§ **Source material**:
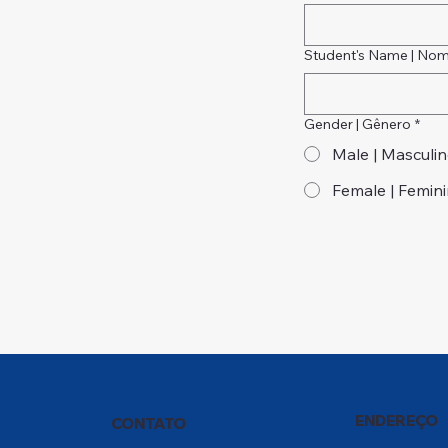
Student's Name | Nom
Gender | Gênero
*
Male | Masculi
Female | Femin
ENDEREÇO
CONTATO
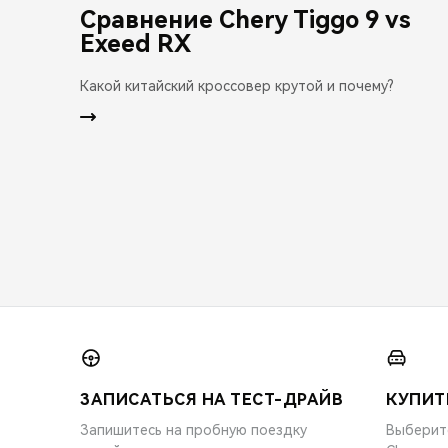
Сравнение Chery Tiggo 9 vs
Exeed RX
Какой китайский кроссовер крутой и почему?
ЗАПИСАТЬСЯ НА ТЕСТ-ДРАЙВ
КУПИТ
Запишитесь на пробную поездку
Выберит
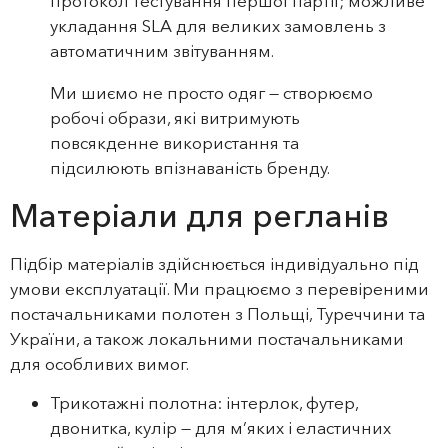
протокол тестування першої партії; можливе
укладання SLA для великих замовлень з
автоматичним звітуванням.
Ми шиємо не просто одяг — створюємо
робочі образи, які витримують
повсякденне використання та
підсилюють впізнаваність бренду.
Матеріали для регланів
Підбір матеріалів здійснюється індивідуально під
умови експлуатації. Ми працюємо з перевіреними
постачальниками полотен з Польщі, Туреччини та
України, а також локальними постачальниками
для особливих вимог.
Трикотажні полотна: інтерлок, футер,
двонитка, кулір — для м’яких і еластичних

§ **Work order**: Repeat, exactly and only, the lines above from the one containing "України, а також локальними постачальниками" through the end of the material.

§ **Task result**:
України, а також локальними постачальниками
для особливих вимог.
Трикотажні полотна: інтерлок, футер,
двонитка, кулір — для м’яких і еластичних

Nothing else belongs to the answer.